Whenever a new novel by Rachel Aaron is released, there is a lot of squeeing at Maison Heloise. Things were no different when No Good Dragon Goes Unpunished came out a couple of days ago. This time, however, a bit of grumbling was mixed among the squees as I’d always assumed that The Heartstrikers would be a trilogy only to find out that it will take four or maybe even five volumes until all the mysteries will be revealed. Of course, this also means at least one more novel in the series, so the grumbling was very short-lived in the end.
A new novel by Rachel Aaron is also reason to drop everything else I may currently be reading in order to tackle her most recent offering, and that’s what I did this time, too. No Good Dragon Goes Unpunished (I really do love the titles she comes up with for this series) continues right where One Good Dragon Deserves Another left off, with Julius – aka the Nice Dragon aka the Dragon Gandhi (okay, I believe he is only called that once in the novel but it’s a title that is becoming increasingly appropriate as events unfold) finding out that his New Dragon Order won’t be quite as smooth and easy to establish as he had hoped. But then, he is probably the only one who is at all surprised at it, and even as intrigue and infighting among the Heartstriker clan reach new heights, the reader slowly realizes that the focus of this series is actually shifting away from the dragons towards human magic and its implications, with Marci, Julius’ human partner, maybe not completely taking centre stage but becoming as least as important a protagonist as Julius. So we not only find out on the dragon side of things what Chelsie’s secret is (it’s never explicitly spelled out, but the author heaps up so many clues that it’s obvious that the reader is supposed to guess it) but on the human side we learn more about Merlins and why everyone is so keen to have one.

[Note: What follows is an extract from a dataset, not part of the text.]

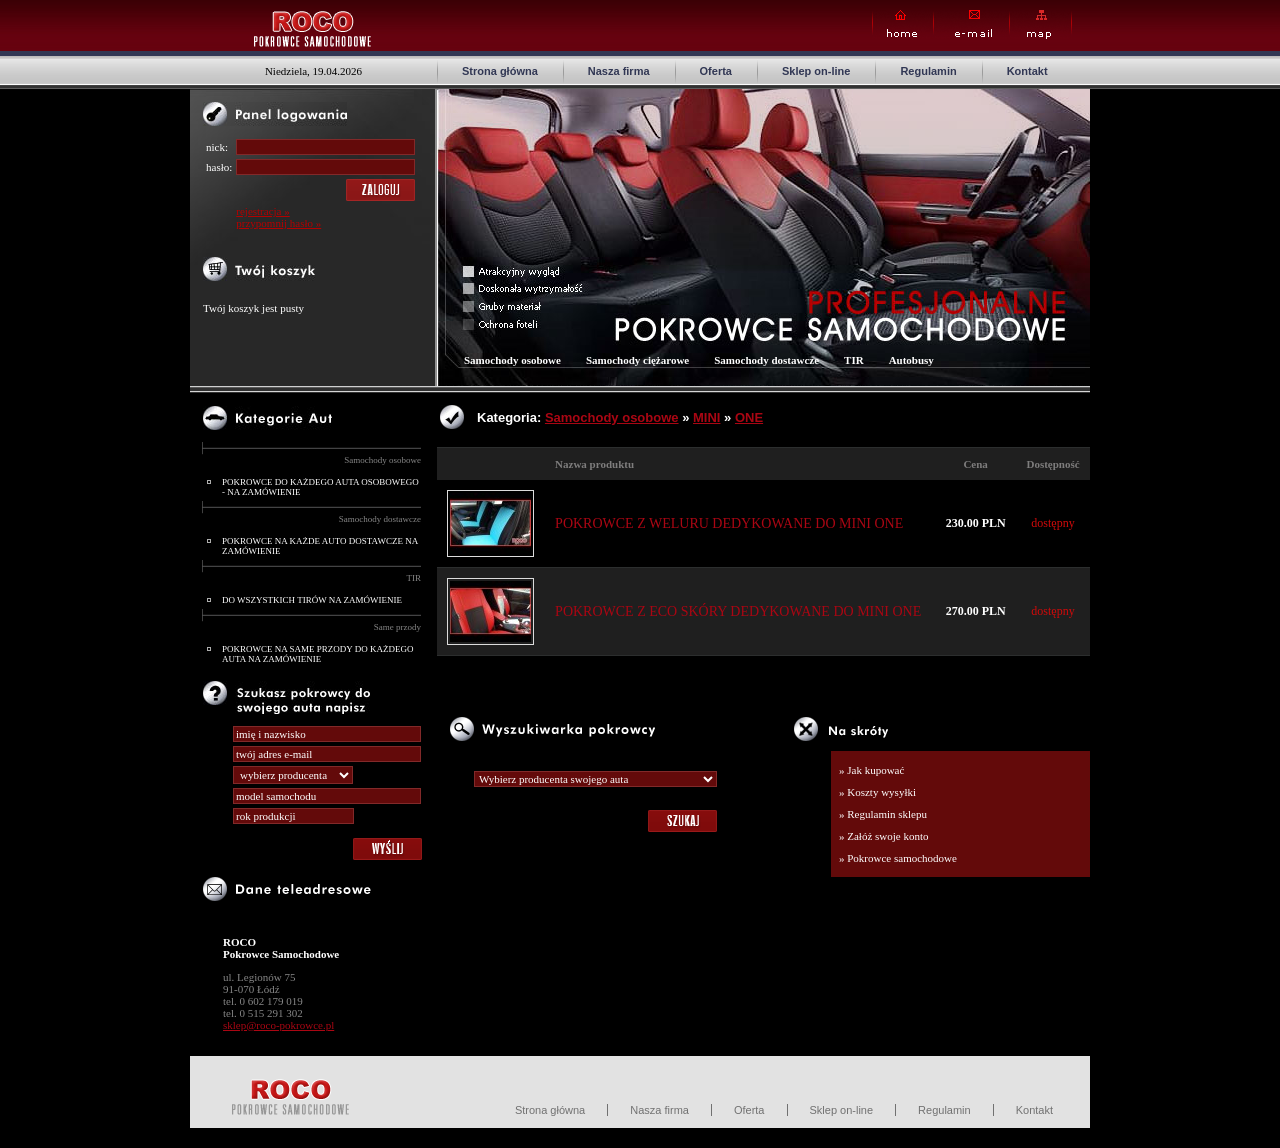 Image resolution: width=1280 pixels, height=1148 pixels. What do you see at coordinates (637, 360) in the screenshot?
I see `Samochody ciężarowe` at bounding box center [637, 360].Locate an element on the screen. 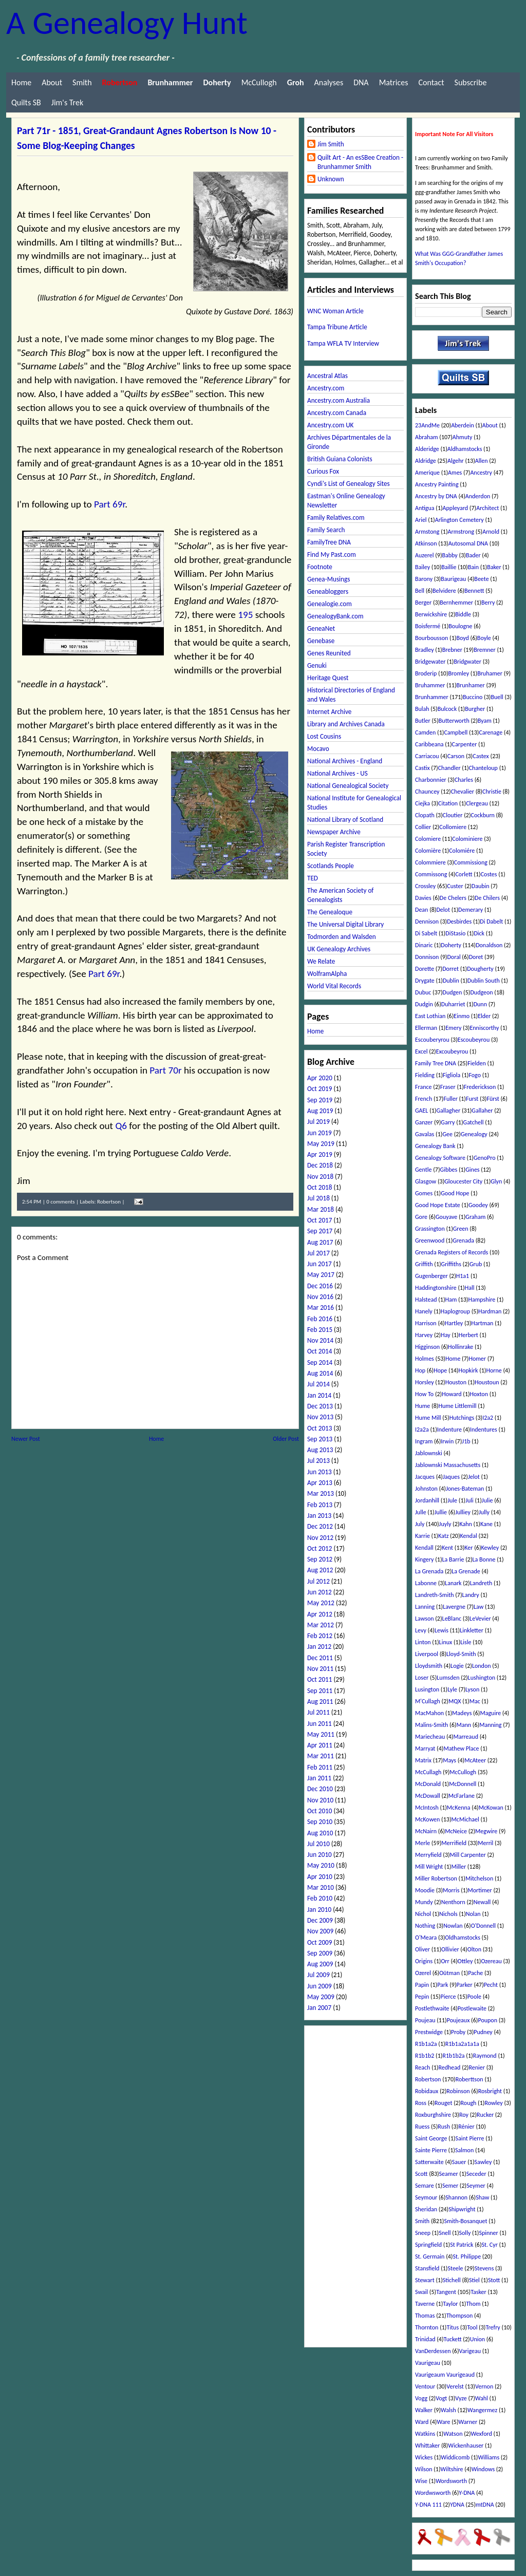 This screenshot has width=526, height=2576. Contact is located at coordinates (431, 82).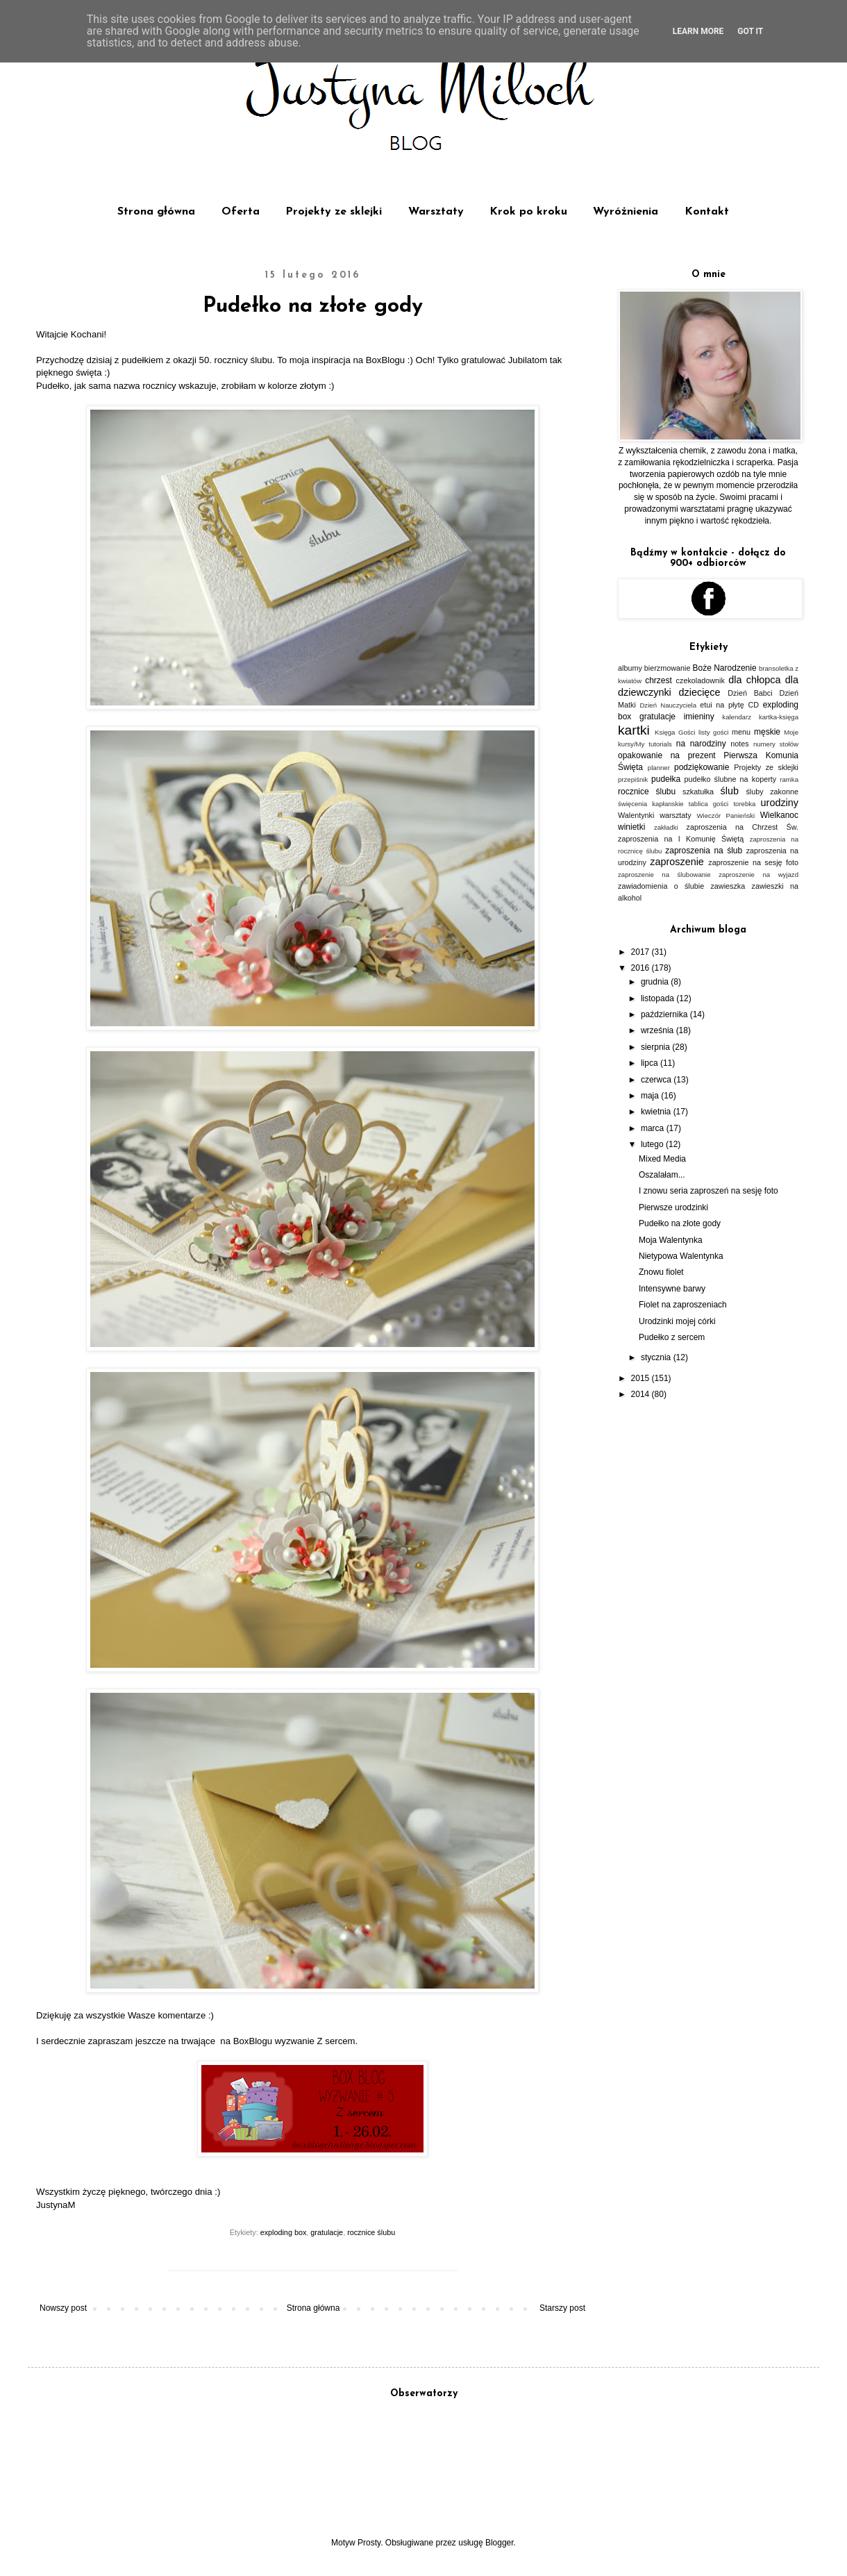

Overall I have to say that I did not like No Good Dragon Goes Unpunished quite as much as the previous novels in the series. It seems to me to suffer somewhat from middle book syndrome – i.e., when everything is said and done and in spite of all the hectic activity, there is just not all that much really happening in this volume and the author seems mostly concerned with getting all of her pieces in place for the end game. Also, there is not enough Bob in this installment (admittedly, there obviously can never be enough Bob, but even so, he is very much in the background this time). Which does not at all mean that this is a bad novel, quite to the contrary, it is fun as always, but just does not quite reach the dizzying heights of reading glee which One Good Dragon Deserves Another scaled. And it should be added that one notices this only after finishing the novel and thinking about it – I believe that Rachel Aaron could not write a dull book if her life depended on it, and No Good Dragon Goes Unpunished is exactly the kind of compulsive and emotionally engaging page-turner that one has come to expect from her.
There was some more grumbling on my part at the end, because there’s a cliffhanger there, and I strongly dislike cliffhangers and think that their use should be punishable by law. At least it’s not the hanging-from-a-cliff-by-their-fingernails kind of cliffhanger, but more the WTF-just-happened-I-want-to-know-what-this-means-right-away kind. But that is a very minor niggle, and needless to say, the fourth volume can’t come fast enough for me.